Task requirements. Reproduce the entries. Each one must match the original exactly.

────────────────────

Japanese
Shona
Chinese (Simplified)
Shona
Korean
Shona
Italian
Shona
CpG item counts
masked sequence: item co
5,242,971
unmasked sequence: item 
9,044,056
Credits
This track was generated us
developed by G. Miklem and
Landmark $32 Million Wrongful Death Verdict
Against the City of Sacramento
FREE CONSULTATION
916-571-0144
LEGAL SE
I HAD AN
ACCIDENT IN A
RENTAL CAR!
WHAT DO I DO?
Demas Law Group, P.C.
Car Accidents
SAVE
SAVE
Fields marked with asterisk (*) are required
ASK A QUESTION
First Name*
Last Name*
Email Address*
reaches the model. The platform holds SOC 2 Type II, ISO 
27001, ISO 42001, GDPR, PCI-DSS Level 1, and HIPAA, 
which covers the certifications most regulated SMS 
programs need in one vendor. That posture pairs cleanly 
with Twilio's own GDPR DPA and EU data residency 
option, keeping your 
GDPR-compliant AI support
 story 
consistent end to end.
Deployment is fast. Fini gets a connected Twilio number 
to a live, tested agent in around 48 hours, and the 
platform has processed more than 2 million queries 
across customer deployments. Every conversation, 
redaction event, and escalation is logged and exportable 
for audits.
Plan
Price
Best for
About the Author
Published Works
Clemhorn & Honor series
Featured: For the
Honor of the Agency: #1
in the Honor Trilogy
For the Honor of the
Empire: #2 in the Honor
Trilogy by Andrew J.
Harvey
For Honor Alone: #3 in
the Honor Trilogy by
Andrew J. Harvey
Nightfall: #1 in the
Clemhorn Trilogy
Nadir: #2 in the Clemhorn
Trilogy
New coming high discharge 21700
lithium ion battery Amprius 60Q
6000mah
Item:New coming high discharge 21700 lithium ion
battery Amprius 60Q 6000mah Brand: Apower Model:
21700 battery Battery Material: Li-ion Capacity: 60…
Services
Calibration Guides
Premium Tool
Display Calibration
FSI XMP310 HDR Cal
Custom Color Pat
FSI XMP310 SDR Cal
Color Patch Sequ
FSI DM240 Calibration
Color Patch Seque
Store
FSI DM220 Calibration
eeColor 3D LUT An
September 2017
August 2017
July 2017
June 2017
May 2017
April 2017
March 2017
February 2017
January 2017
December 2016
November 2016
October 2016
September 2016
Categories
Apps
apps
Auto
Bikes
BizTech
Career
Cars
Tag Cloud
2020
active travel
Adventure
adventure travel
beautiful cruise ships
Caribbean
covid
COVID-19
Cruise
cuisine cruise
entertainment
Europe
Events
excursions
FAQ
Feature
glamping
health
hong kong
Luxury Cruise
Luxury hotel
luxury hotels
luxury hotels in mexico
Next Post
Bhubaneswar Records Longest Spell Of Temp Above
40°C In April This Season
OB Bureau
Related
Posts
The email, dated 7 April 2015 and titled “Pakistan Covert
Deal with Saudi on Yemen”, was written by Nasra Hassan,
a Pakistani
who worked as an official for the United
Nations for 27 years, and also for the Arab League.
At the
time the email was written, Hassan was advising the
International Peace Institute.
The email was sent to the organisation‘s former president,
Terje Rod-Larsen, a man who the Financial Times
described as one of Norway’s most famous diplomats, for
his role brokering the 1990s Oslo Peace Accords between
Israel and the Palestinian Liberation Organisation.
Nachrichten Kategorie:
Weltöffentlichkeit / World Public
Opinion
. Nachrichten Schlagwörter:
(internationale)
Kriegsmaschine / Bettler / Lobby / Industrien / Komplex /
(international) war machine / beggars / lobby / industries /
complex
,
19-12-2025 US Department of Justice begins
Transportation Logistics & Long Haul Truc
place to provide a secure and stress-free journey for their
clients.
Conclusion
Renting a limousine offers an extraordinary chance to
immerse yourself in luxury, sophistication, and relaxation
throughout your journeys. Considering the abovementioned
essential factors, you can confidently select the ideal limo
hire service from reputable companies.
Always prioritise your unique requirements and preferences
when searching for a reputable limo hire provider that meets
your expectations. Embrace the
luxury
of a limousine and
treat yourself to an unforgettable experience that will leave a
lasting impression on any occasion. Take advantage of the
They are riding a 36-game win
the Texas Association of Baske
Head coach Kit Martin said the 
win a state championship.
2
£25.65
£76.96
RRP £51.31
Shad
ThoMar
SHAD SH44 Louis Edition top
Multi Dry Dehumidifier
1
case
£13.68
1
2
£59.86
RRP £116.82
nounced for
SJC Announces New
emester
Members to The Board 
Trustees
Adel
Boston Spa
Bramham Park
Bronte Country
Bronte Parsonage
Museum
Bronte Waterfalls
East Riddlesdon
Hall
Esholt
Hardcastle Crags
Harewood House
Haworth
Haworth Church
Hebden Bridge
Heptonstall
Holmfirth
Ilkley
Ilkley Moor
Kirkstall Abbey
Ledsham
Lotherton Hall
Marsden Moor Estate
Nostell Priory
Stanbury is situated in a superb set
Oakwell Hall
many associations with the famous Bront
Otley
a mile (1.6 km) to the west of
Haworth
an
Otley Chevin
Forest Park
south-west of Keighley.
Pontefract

────────────────────

Exercise solution.
Japanese
Shona
Chinese (Simplified)
Shona
Korean
Shona
Italian
Shona
CpG item counts
masked sequence: item co
5,242,971
unmasked sequence: item 
9,044,056
Credits
This track was generated us
developed by G. Miklem and
Landmark $32 Million Wrongful Death Verdict
Against the City of Sacramento
FREE CONSULTATION
916-571-0144
LEGAL SE
I HAD AN
ACCIDENT IN A
RENTAL CAR!
WHAT DO I DO?
Demas Law Group, P.C.
Car Accidents
SAVE
SAVE
Fields marked with asterisk (*) are required
ASK A QUESTION
First Name*
Last Name*
Email Address*
reaches the model. The platform holds SOC 2 Type II, ISO 
27001, ISO 42001, GDPR, PCI-DSS Level 1, and HIPAA, 
which covers the certifications most regulated SMS 
programs need in one vendor. That posture pairs cleanly 
with Twilio's own GDPR DPA and EU data residency 
option, keeping your 
GDPR-compliant AI support
 story 
consistent end to end.
Deployment is fast. Fini gets a connected Twilio number 
to a live, tested agent in around 48 hours, and the 
platform has processed more than 2 million queries 
across customer deployments. Every conversation, 
redaction event, and escalation is logged and exportable 
for audits.
Plan
Price
Best for
About the Author
Published Works
Clemhorn & Honor series
Featured: For the
Honor of the Agency: #1
in the Honor Trilogy
For the Honor of the
Empire: #2 in the Honor
Trilogy by Andrew J.
Harvey
For Honor Alone: #3 in
the Honor Trilogy by
Andrew J. Harvey
Nightfall: #1 in the
Clemhorn Trilogy
Nadir: #2 in the Clemhorn
Trilogy
New coming high discharge 21700
lithium ion battery Amprius 60Q
6000mah
Item:New coming high discharge 21700 lithium ion
battery Amprius 60Q 6000mah Brand: Apower Model:
21700 battery Battery Material: Li-ion Capacity: 60…
Services
Calibration Guides
Premium Tool
Display Calibration
FSI XMP310 HDR Cal
Custom Color Pat
FSI XMP310 SDR Cal
Color Patch Sequ
FSI DM240 Calibration
Color Patch Seque
Store
FSI DM220 Calibration
eeColor 3D LUT An
September 2017
August 2017
July 2017
June 2017
May 2017
April 2017
March 2017
February 2017
January 2017
December 2016
November 2016
October 2016
September 2016
Categories
Apps
apps
Auto
Bikes
BizTech
Career
Cars
Tag Cloud
2020
active travel
Adventure
adventure travel
beautiful cruise ships
Caribbean
covid
COVID-19
Cruise
cuisine cruise
entertainment
Europe
Events
excursions
FAQ
Feature
glamping
health
hong kong
Luxury Cruise
Luxury hotel
luxury hotels
luxury hotels in mexico
Next Post
Bhubaneswar Records Longest Spell Of Temp Above
40°C In April This Season
OB Bureau
Related
Posts
The email, dated 7 April 2015 and titled “Pakistan Covert
Deal with Saudi on Yemen”, was written by Nasra Hassan,
a Pakistani
who worked as an official for the United
Nations for 27 years, and also for the Arab League.
At the
time the email was written, Hassan was advising the
International Peace Institute.
The email was sent to the organisation‘s former president,
Terje Rod-Larsen, a man who the Financial Times
described as one of Norway’s most famous diplomats, for
his role brokering the 1990s Oslo Peace Accords between
Israel and the Palestinian Liberation Organisation.
Nachrichten Kategorie:
Weltöffentlichkeit / World Public
Opinion
. Nachrichten Schlagwörter:
(internationale)
Kriegsmaschine / Bettler / Lobby / Industrien / Komplex /
(international) war machine / beggars / lobby / industries /
complex
,
19-12-2025 US Department of Justice begins
Transportation Logistics & Long Haul Truc
place to provide a secure and stress-free journey for their
clients.
Conclusion
Renting a limousine offers an extraordinary chance to
immerse yourself in luxury, sophistication, and relaxation
throughout your journeys. Considering the abovementioned
essential factors, you can confidently select the ideal limo
hire service from reputable companies.
Always prioritise your unique requirements and preferences
when searching for a reputable limo hire provider that meets
your expectations. Embrace the
luxury
of a limousine and
treat yourself to an unforgettable experience that will leave a
lasting impression on any occasion. Take advantage of the
They are riding a 36-game win
the Texas Association of Baske
Head coach Kit Martin said the 
win a state championship.
2
£25.65
£76.96
RRP £51.31
Shad
ThoMar
SHAD SH44 Louis Edition top
Multi Dry Dehumidifier
1
case
£13.68
1
2
£59.86
RRP £116.82
nounced for
SJC Announces New
emester
Members to The Board 
Trustees
Adel
Boston Spa
Bramham Park
Bronte Country
Bronte Parsonage
Museum
Bronte Waterfalls
East Riddlesdon
Hall
Esholt
Hardcastle Crags
Harewood House
Haworth
Haworth Church
Hebden Bridge
Heptonstall
Holmfirth
Ilkley
Ilkley Moor
Kirkstall Abbey
Ledsham
Lotherton Hall
Marsden Moor Estate
Nostell Priory
Stanbury is situated in a superb set
Oakwell Hall
many associations with the famous Bront
Otley
a mile (1.6 km) to the west of
Haworth
an
Otley Chevin
Forest Park
south-west of Keighley.
Pontefract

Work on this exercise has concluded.